Les acteurs du spatial et de ses applications vont se rassembler dans la Ville rose pour la troisième édition du congrès mondial biennal Toulouse Space Show, du 25 au 28 juin. Plus d'une cinquantaine de pays seront représentés. Preuve de la montée en puissance de l'événement, l'Agence spatiale européenne (ESA) devient partenaire du congrès pour la première fois et rejoint le Cnes (Centre nationales d'études spatiales), la Région Midi-Pyrénées, Toulouse Métropole, le Sicoval et la CCI Toulouse 31. Cette semaine des applications spatiales, co-organisée par la Cnes et l'agence de développement économique Midi-Pyrénées Expansion, a pour objectif « de faire se rencontrer et échanger les développeurs de solutions et applications spatiales et les utilisateurs ».

Un millier de congressistes

Le congrès devrait accueillir près d'un millier de personnes. Quatre colloques sont au programme : la 4e conférence internationale sur les applications spatiales, le 1er forum sur le droit et l'espace, la 4e conférence internationale sur le transfert et le partage des connaissances appliqués à l'espace et la 15e conférence internationale sur les antennes et les applications électromagnétiques. Le colloque consacré au droit et à l'éthique évoquera un sujet peu abordé, les problématiques et solutions juridiques liées à l'utilisation des données spatiales. Une exposition ainsi qu'une convention d'affaires sont également prévues. L'invitée d'honneur est l'agence spatiale italienne, accompagnée par la région du Latium.


Midi Pyrénées est elle toujours la région capitale du spatial ?

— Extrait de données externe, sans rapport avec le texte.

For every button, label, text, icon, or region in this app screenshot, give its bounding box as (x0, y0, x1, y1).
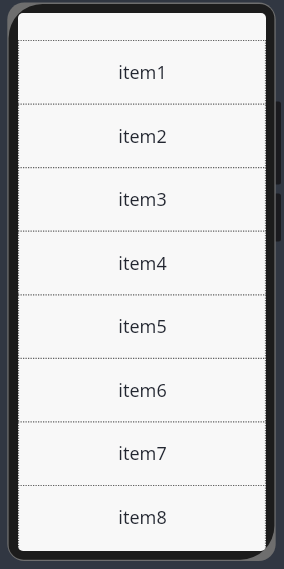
button[interactable]: item6 (18, 358, 266, 422)
staticText: item4 (118, 251, 167, 276)
button[interactable]: item7 (18, 421, 266, 485)
staticText: item3 (118, 187, 167, 212)
staticText: item1 (118, 60, 167, 85)
button[interactable]: item1 (18, 40, 266, 104)
staticText: item5 (118, 314, 167, 339)
button[interactable]: item5 (18, 294, 266, 358)
button[interactable]: item2 (18, 104, 266, 168)
staticText: item2 (118, 124, 167, 149)
button[interactable]: item3 (18, 167, 266, 231)
button[interactable]: item4 (18, 231, 266, 295)
staticText: item8 (118, 505, 167, 530)
staticText: item7 (118, 441, 167, 466)
staticText: item6 (118, 378, 167, 403)
button[interactable]: item8 (18, 485, 266, 549)
other: List borders (18, 13, 266, 551)
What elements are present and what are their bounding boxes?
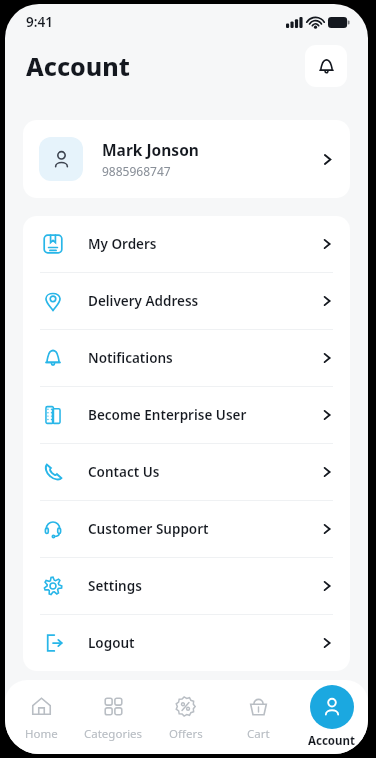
staticText: Account	[308, 733, 355, 749]
staticText: Contact Us	[88, 463, 321, 481]
button[interactable]: Settings	[23, 558, 350, 614]
staticText: Delivery Address	[88, 292, 321, 310]
button[interactable]: Logout	[23, 615, 350, 671]
button[interactable]: My Orders	[23, 216, 350, 272]
button[interactable]: Become Enterprise User	[23, 387, 350, 443]
staticText: Mark Jonson	[102, 139, 199, 160]
button[interactable]: Customer Support	[23, 501, 350, 557]
staticText: Categories	[84, 726, 143, 742]
staticText: Home	[25, 726, 58, 742]
button[interactable]: Account	[295, 680, 368, 754]
button[interactable]: Notifications	[23, 330, 350, 386]
button[interactable]: Notifications	[305, 45, 347, 87]
staticText: Settings	[88, 577, 321, 595]
button[interactable]: Categories	[77, 680, 149, 754]
staticText: Offers	[169, 726, 203, 742]
staticText: My Orders	[88, 235, 321, 253]
staticText: Cart	[247, 726, 270, 742]
button[interactable]: Offers	[149, 680, 222, 754]
staticText: 9885968747	[102, 163, 171, 179]
button[interactable]: Cart	[222, 680, 295, 754]
staticText: Customer Support	[88, 520, 321, 538]
staticText: Logout	[88, 634, 321, 652]
button[interactable]: Contact Us	[23, 444, 350, 500]
staticText: 9:41	[26, 13, 53, 31]
button[interactable]: Home	[5, 680, 77, 754]
button[interactable]: Mark Jonson	[23, 120, 350, 198]
staticText: Become Enterprise User	[88, 406, 321, 424]
staticText: Account	[26, 49, 130, 83]
button[interactable]: Delivery Address	[23, 273, 350, 329]
staticText: Notifications	[88, 349, 321, 367]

Le président du Cnes et du Toulouse Space Show, Yannick d'Escatha parle de Midi-Pyrénées comme « la première région spatiale d'Europe ». Elle totalise 12 000 emplois soit le quart des effectifs européens du spatial et la moitié des français. Elle compte sur son sol trois acteurs majeurs, Astrium, Thales Alenia Space et le Cnes sans oublier le pôle de compétitivité Aerospace Valley. Pourtant, le doute s'empare du milieu industriel, alors que le marché des satellites ralentit. « Tout le monde s'inquiète, fait remarquer Agnès Paillard, présidente d'Aerospace Valley. Les carnets de commande ne sont pas très bien orientés et si Astrium et Thales Alenia Space souffrent, il y aura des dégâts dans une supply chain très dépendante. » Dominique Rousselet, directeur du site toulousain de Thales Alenia Space, souligne « que le marché est plus nerveux que jamais. La Chine, le Brésil, le Japon, et d'autres pays émergents se dotent aussi d'équipements en construisant eux-mêmes leurs satellites ». Les industriels attendent désormais la Conférence des ministres européens de l'espace en novembre, qui décidera des programmes majeurs pour les cinq ans à venir. Dix milliards d'euros de projets pourraient y être décidés.


La région attend beaucoup du futur Institut des applications spatiales


Toulouse a compris que la présence d'Astrium et de Thales Alenia Space ne suffirait pas à assurer à long terme sa place de leader du spatial. Pour faire face, la Région semble décidée à miser sur les services et les applications spatiales. D'ici à la fin de l'année, la plateforme Guide sortira de terre. Ce centre d'expertise permettra aux entreprises et aux collectivités de valider leurs applications satellitaires. Mais le projet que beaucoup attendent, c'est le futur Institut des applications spatiales, prévu pour 2013 et piloté par Midi-Pyrénées Expansion. Animateur de la filière, il compte aussi aider les entreprises à commercialiser leurs produits. L'objectif pour Toulouse est d'arriver à structurer sa filière services et applications spatiales. « Toulouse a toute la légitimité nécessaire pour jouer un rôle moteur dans le développement des services et des applications », juge Alain Bénéteau, président du réseau Nereus qui fédère les régions européennes utilisatrices des applications spatiales.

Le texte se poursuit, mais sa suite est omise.